Desafios e contradições da COP30 em Belém
A COP30 em Belém ressalta a importância do Brasil nas políticas climáticas, evidenciando tanto seu papel de liderança quanto os desafios internos que enfrenta, especialmente sob a influência do Efeito Trump. Para se destacar na agenda ambiental global, o país precisa alinhar suas ações com seu discurso.
A COP30 em Belém, marcada por contradições e desafios ambientais, destaca o papel do Brasil no cenário global.
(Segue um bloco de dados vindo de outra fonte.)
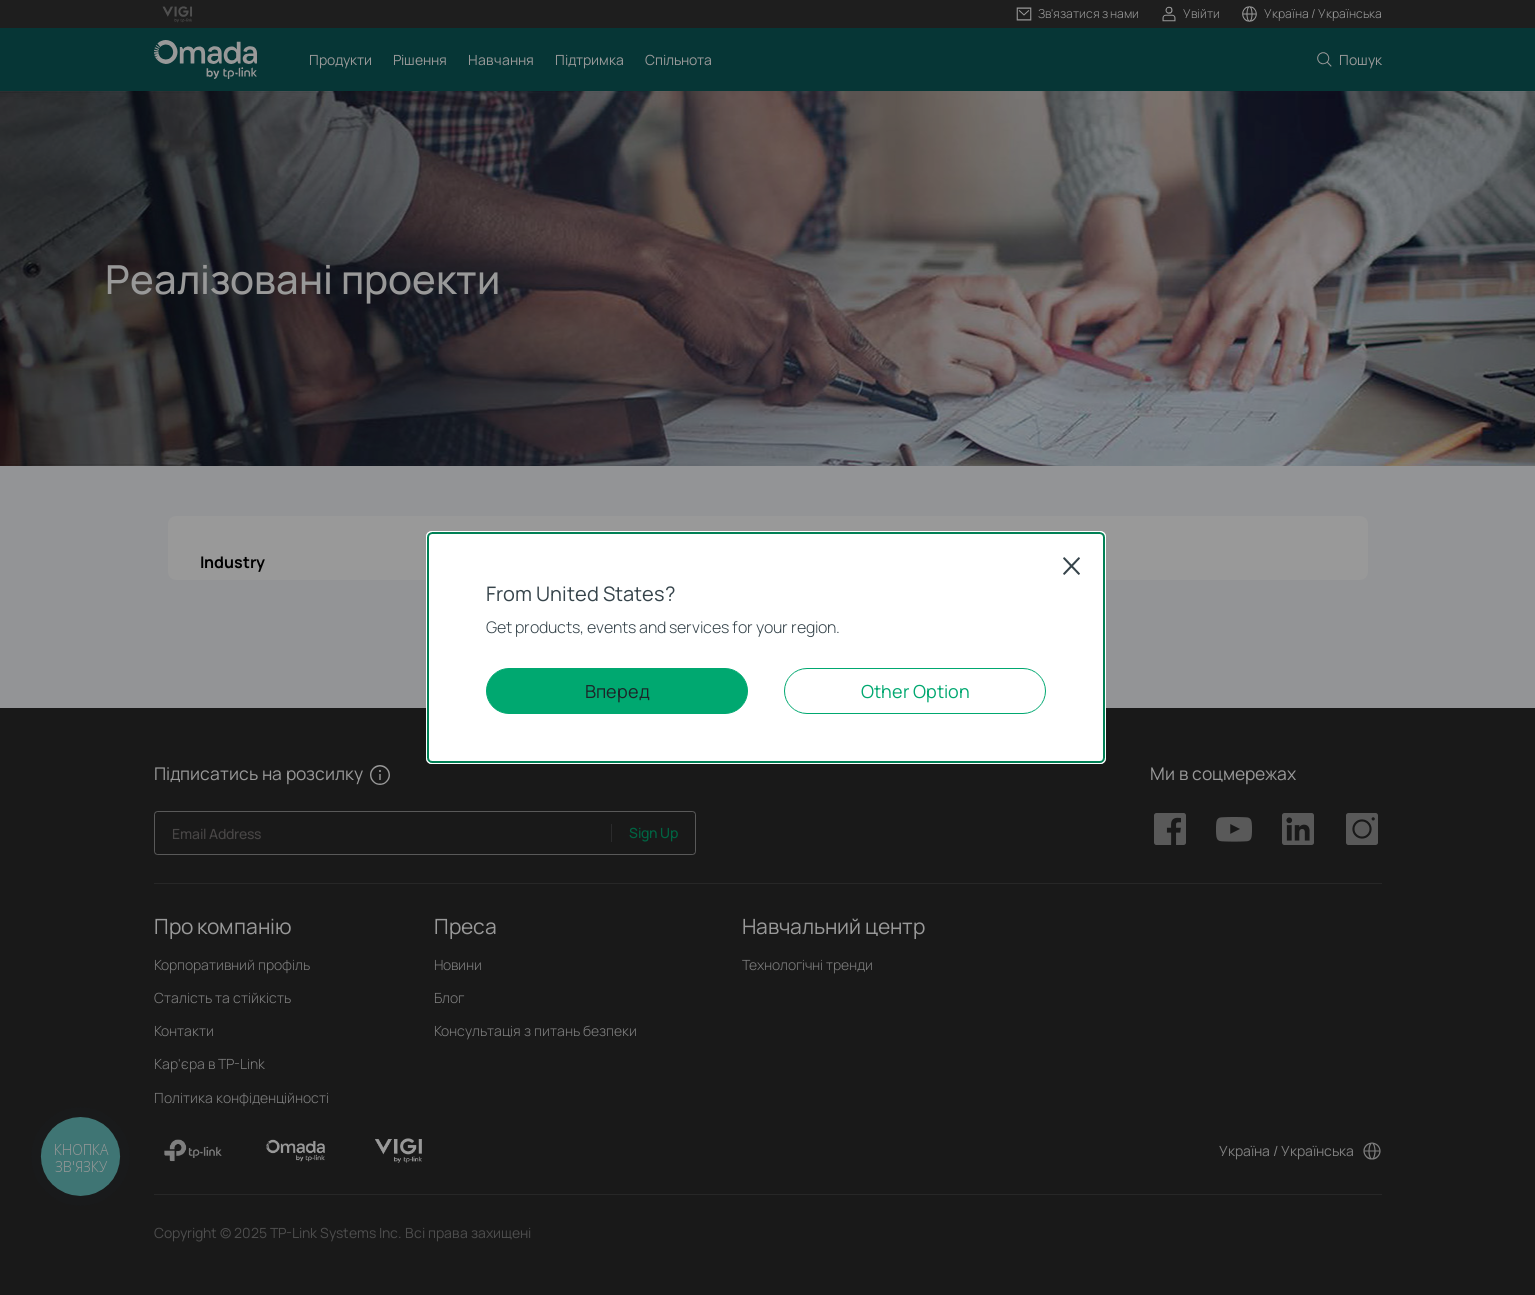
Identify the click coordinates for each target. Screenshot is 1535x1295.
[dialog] (767, 647)
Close (1072, 566)
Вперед (617, 691)
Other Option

A cobertura da mídia internacional reflete tanto o protagonismo quanto os paradoxos do país, especialmente em relação às suas políticas ambientais.
Protagonismo e paradoxo na COP30
A COP30, sediada em Belém, revelou um cenário de protagonismo e paradoxo para o Brasil. A formação da “Troika das Presidências da COP”, que uniu Emirados Árabes, Azerbaijão e Brasil, destacou o país como líder na proteção de florestas tropicais e no combate ao aquecimento global.
Essa aliança e o encontro entre os presidentes Lula e Emmanuel Macron, da França, ajudaram a projetar uma imagem positiva do Brasil no cenário internacional.
No entanto, essa imagem positiva não se manteve. Com o passar do tempo, a cobertura da mídia passou a refletir ceticismo em relação às políticas ambientais brasileiras.
Projetos de exploração de petróleo na Amazônia, por exemplo, contradizem o discurso de liderança ambiental do governo.
A proximidade com a Opep também gerou questionamentos sobre a capacidade do Brasil de liderar uma transição verde sem comprometer seus interesses econômicos tradicionais.
Essas contradições evidenciam os desafios enfrentados pelo Brasil na COP30. Enquanto o país busca se firmar como referência ambiental, precisa lidar com críticas e desconfiança sobre suas reais intenções e capacidades de implementação de políticas sustentáveis.
O impacto da saída dos EUA do Acordo de Paris
A saída dos Estados Unidos do Acordo de Paris, anunciada no início do ano, teve efeitos duradouros nas negociações climáticas internacionais e ainda reverbera em encontros sobre a COP30.
Essa decisão fragilizou a confiança no compromisso global com metas ambientais, incentivando um efeito dominó de ceticismo e desmobilização em outros países.
Para o Brasil, que tenta recuperar protagonismo climático, a influência desse gesto político ainda pesa, dificultando a construção de credibilidade internacional.
A falta de continuidade nas políticas ambientais globais reforça a urgência de lideranças que adotem posturas consistentes e sustentáveis.
Infraestrutura para a COP30 expõe conflitos
A construção da nova estrada em Belém, planejada para facilitar o acesso à cidade durante a COP30, tornou-se outro ponto de controvérsia.
Enquanto o governo do Pará argumenta que a obra é vital para a mobilidade urbana e o desenvolvimento da Região Metropolitana, especialistas e moradores locais alertam para os impactos ambientais e sociais associados ao projeto.
Apesar de ser apresentada como sustentável — com ciclovias, iluminação por energia solar e passagens para fauna silvestre — a estrada corta áreas sensíveis da Amazônia e pode intensificar o desmatamento, contradizendo os compromissos ambientais que a conferência busca reforçar.
Além disso, comunidades próximas denunciam a falta de diálogo e o temor de perderem suas terras para empreendimentos comerciais, já que muitos não terão acesso direto a via.
Essa tensão entre desenvolvimento urbano e preservação ambiental evidencia os desafios do Brasil em demonstrar coerência entre discurso e prática na luta contra a crise climática, especialmente enquanto sedia um evento internacional voltado justamente para a sustentabilidade.